In rhetorical questions aimed at the PNP while addressing the massive crowd of Jamaica Labour Party (JLP) supporters in Mandeville, Holness asked: "During this last recession, which is agreed to be the worst recession since the Great Depression, did any banks fail? Did we have to create any FINSAC? Did the public sector lose any jobs?"
He then answered his own questions: "We managed this economy during the worst economic period in the history of the modern world and we didn't lose any jobs, no banks failed."
However, in relation to the claim that no jobs were lost in the public sector, Vincent Morrison, president of the NWU, said Holness misrepresented the facts.
"It was not a fair comment at all. The prime minister does not really have his facts together. There are a number of entities in the public sector in which people have lost jobs," said Morrison, who will be running on the PNP ticket in South Central St Catherine in the December 29 general election.
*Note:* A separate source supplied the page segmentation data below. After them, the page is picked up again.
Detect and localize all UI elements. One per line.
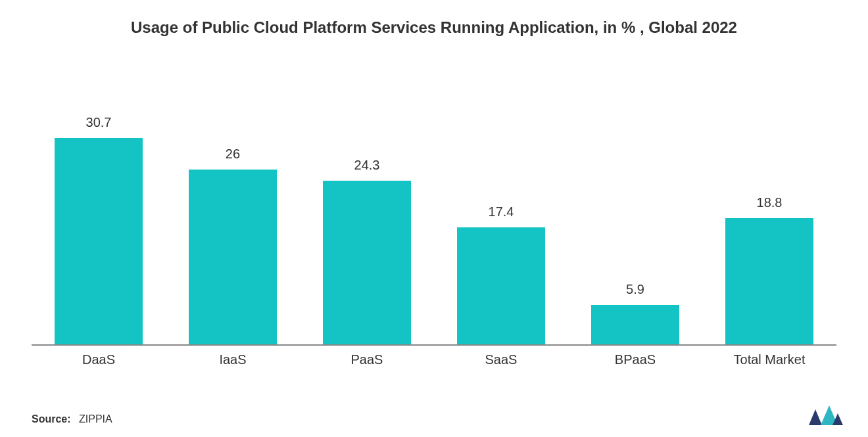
bar: [725, 218, 813, 344]
source-value: ZIPPIA: [79, 413, 112, 425]
bar: [55, 138, 143, 344]
bar-group: 17.4: [434, 204, 567, 344]
x-tick-label: BPaaS: [568, 346, 702, 367]
bars-row: 30.72624.317.45.918.8: [32, 83, 836, 344]
chart-container: Usage of Public Cloud Platform Services …: [0, 0, 868, 437]
bar-group: 26: [166, 147, 299, 344]
x-tick-label: PaaS: [300, 346, 433, 367]
bar-value-label: 17.4: [489, 204, 514, 219]
brand-logo: [808, 404, 844, 428]
source-footer: Source: ZIPPIA: [32, 413, 112, 425]
bar: [189, 170, 277, 344]
bar-value-label: 18.8: [757, 195, 783, 210]
bar-group: 30.7: [32, 115, 165, 344]
bar-group: 18.8: [702, 195, 836, 344]
bar: [591, 305, 679, 344]
source-label: Source:: [32, 413, 71, 425]
bar-group: 24.3: [300, 158, 433, 344]
bar-group: 5.9: [568, 282, 702, 344]
bar-value-label: 24.3: [354, 158, 380, 173]
plot-area: 30.72624.317.45.918.8 DaaSIaaSPaaSSaaSBP…: [32, 83, 836, 372]
x-tick-label: IaaS: [166, 346, 299, 367]
x-tick-label: DaaS: [32, 346, 165, 367]
bar-value-label: 5.9: [626, 282, 644, 297]
logo-icon: [808, 404, 844, 428]
bar: [457, 227, 545, 344]
bar-value-label: 26: [226, 147, 240, 162]
x-tick-label: SaaS: [434, 346, 567, 367]
bar-value-label: 30.7: [86, 115, 112, 130]
bar: [323, 181, 411, 344]
x-tick-label: Total Market: [702, 346, 836, 367]
x-axis-labels: DaaSIaaSPaaSSaaSBPaaSTotal Market: [32, 346, 836, 372]
chart-title: Usage of Public Cloud Platform Services …: [32, 18, 836, 37]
The trade unionist also claimed that more than 20 workers from the projects department of the Urban Development Corporation lost their jobs.
Jobless sugar workers
Morrison also claimed that of the 7,000 sugar workers who lost their jobs when the Government divested its sugar assets, fewer than 3,000 of them are still employed.
"In fact, the vast majority of the workers at Air Jamaica lost their jobs; some of them are still unemployed," he said.
In the meantime, Kavan Gayle, president general of the JLP-affiliate Bustamante Industrial Trade Union (BITU), said Holness was bang on with his pronouncement.
"In the public sector, any loss of jobs would have to be taken by way of redundancies, and such redundancies would have to come through restructuring," Gayle said.
"I can't recall any jobs being lost in the public sector per se. Where you would have had job losses would have been in the private sector," Gayle said.
In reference to the sugar and Air Jamaica jobs, Gayle said: "When you have job losses, they would have been characterised as companies having to make positions redundant because they can't afford ... . It's either that they are closing down, or they can't afford to operate those functions anymore."
He added: "These were by virtue of divestment. That is a different scenario and must be treated differently. The prime minister was truthful."
Meanwhile, Roberts said the Government has been able to achieve macroeconomic stability "but the statement is not complete".
He said: "We need to recognise that there have been massive layoffs and job losses in the private sector; there has been an increase in the number of persons who are now living below the poverty line; there has been a fall in real wages .... . The equation from a worker's standpoint can't be filled out unless those things translate into a sense of equity."
The Statistical Institute of Jamaica (STATIN) has said unemployment as at July 2010 stood at 118,200, an improvement over the 142,800 recorded in January of 2010. The STATIN figure also indicates that 91,100 Jamaicans were unemployed in October 2007, the month after the PNP left office.
The institute said it did not have statistics in relation to job losses in the private versus the public sector.